## Page images and extracted text
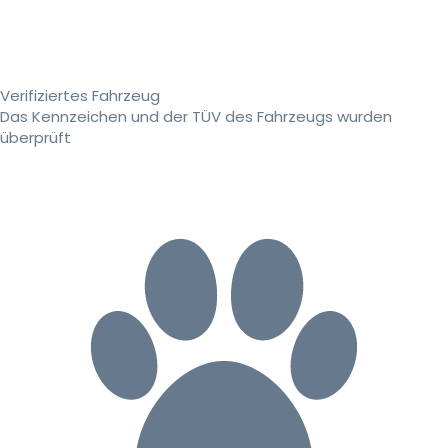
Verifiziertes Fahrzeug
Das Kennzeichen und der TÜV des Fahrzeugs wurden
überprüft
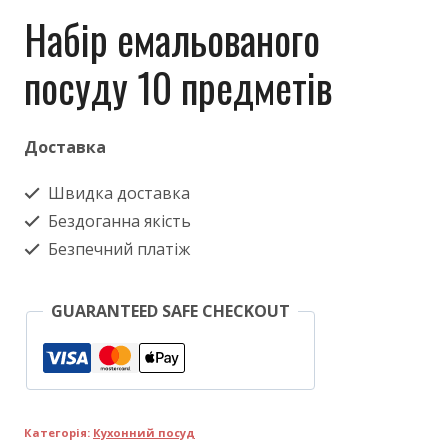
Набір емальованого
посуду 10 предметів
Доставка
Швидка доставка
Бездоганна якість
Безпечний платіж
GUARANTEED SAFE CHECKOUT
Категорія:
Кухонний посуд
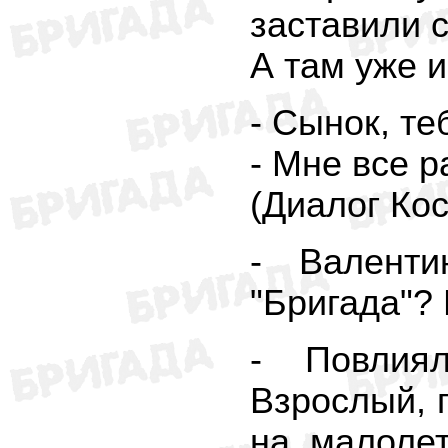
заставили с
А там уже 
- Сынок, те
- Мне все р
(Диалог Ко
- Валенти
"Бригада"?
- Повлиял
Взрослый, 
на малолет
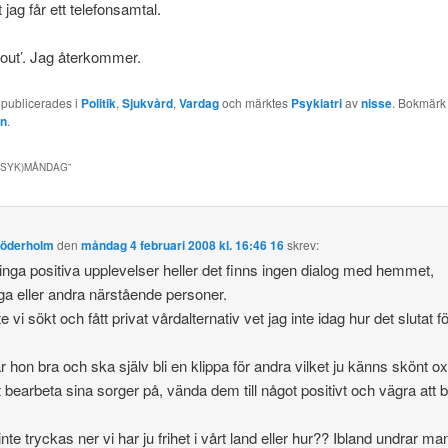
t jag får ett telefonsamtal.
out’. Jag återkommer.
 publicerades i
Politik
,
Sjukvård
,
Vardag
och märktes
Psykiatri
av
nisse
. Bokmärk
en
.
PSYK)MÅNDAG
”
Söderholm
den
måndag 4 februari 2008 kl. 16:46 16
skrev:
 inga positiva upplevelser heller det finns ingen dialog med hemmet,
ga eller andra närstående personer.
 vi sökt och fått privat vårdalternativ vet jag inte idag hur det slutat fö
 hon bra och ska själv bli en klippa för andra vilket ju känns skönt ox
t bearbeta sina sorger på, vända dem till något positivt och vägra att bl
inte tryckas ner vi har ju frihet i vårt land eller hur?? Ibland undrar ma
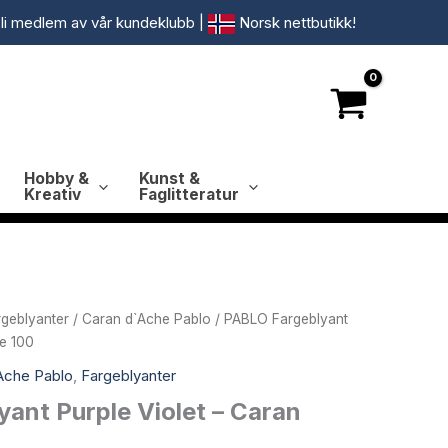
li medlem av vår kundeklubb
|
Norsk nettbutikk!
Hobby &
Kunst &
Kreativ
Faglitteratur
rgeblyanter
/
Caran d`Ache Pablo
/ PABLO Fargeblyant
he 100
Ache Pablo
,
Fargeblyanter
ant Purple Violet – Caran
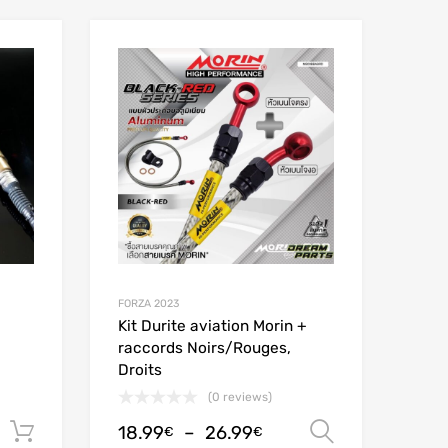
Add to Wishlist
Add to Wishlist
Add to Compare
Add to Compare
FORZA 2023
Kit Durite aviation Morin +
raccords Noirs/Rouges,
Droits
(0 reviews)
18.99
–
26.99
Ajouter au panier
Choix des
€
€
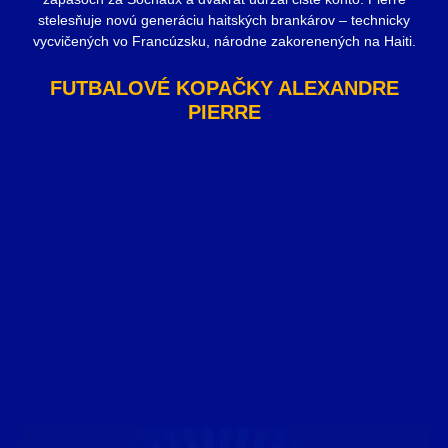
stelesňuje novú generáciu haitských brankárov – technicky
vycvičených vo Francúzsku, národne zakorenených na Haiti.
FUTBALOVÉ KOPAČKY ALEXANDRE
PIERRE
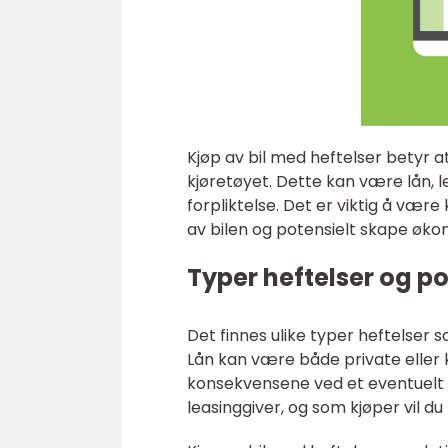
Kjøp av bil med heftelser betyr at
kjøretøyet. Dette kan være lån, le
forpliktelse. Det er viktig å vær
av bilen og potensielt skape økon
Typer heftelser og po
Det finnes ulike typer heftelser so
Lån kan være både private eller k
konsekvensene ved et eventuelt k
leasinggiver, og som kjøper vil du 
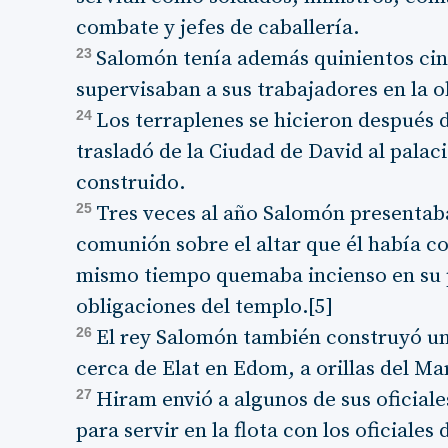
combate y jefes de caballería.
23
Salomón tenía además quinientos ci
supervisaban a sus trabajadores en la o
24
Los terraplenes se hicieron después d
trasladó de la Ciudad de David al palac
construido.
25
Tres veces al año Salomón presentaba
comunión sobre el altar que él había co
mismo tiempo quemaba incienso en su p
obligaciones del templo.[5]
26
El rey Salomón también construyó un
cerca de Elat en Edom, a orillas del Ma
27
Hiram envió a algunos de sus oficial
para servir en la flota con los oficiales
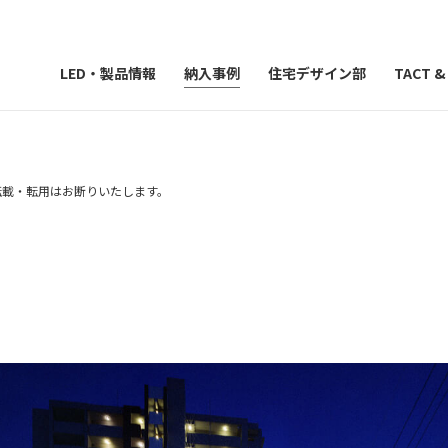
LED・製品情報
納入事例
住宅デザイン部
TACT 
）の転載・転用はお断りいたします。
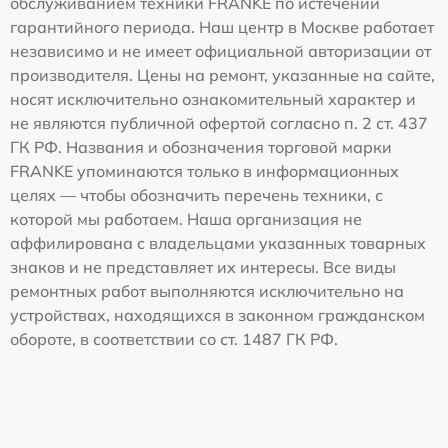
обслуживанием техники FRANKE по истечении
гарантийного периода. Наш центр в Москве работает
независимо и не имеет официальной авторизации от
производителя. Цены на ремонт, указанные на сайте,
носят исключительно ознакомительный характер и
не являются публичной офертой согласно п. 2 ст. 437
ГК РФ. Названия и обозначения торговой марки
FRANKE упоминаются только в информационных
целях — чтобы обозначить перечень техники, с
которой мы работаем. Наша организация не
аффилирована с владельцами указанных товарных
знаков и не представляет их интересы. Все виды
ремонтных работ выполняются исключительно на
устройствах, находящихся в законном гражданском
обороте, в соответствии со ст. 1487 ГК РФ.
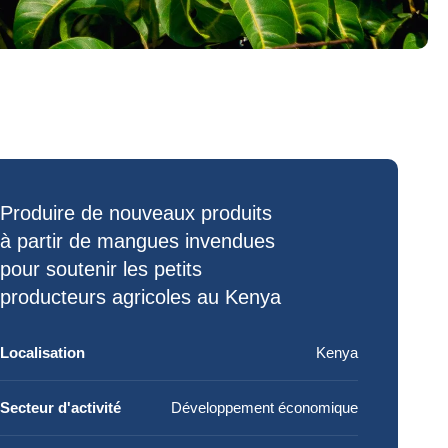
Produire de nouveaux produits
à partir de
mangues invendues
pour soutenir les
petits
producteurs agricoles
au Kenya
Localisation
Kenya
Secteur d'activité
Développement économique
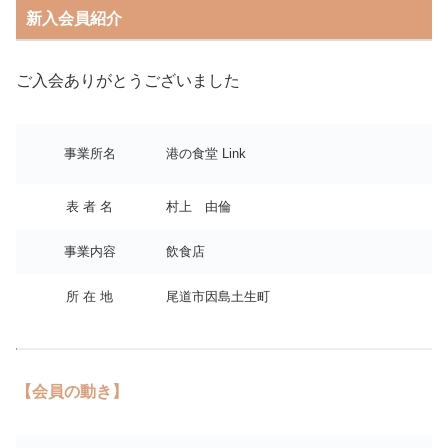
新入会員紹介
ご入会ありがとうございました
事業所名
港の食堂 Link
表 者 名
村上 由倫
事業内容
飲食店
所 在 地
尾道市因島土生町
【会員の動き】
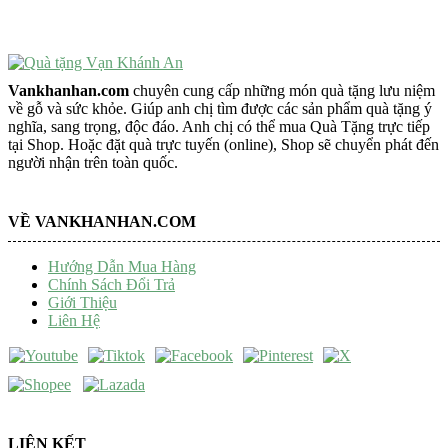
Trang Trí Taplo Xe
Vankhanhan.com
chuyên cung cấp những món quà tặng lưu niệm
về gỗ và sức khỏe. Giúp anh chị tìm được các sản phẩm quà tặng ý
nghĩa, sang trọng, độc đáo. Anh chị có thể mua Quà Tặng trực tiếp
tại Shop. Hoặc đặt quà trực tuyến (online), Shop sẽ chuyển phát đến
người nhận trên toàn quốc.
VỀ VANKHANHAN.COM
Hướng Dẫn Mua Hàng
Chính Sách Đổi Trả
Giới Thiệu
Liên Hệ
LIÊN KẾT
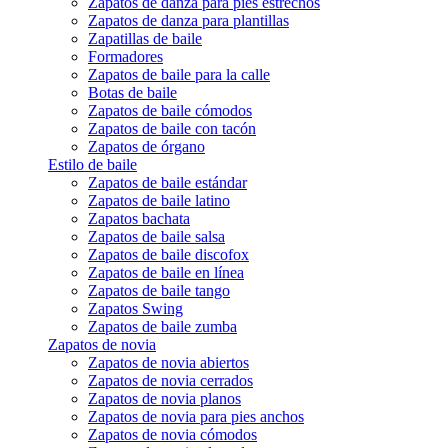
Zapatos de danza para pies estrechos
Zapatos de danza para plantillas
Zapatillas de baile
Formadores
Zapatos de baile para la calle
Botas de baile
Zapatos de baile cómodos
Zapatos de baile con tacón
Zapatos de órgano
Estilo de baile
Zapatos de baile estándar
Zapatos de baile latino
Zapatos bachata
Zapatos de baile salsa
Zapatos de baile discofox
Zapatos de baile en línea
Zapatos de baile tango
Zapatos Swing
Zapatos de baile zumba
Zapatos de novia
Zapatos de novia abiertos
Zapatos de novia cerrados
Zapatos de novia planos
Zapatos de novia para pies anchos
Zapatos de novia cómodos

## WORK REQUEST
Repeat the lines exactly as they stand, from the opening line of the data through the line with "- Сынок, те". Pictures stay out of the copy.

## WRITTEN RESPONSE
Verifiziertes Fahrzeug
Das Kennzeichen und der TÜV des Fahrzeugs wurden
überprüft
Набір емальованого
посуду 10 предметів
Доставка
Швидка доставка
Бездоганна якість
Безпечний платіж
GUARANTEED SAFE CHECKOUT
Категорія:
Кухонний посуд
заставили с
А там уже 
- Сынок, те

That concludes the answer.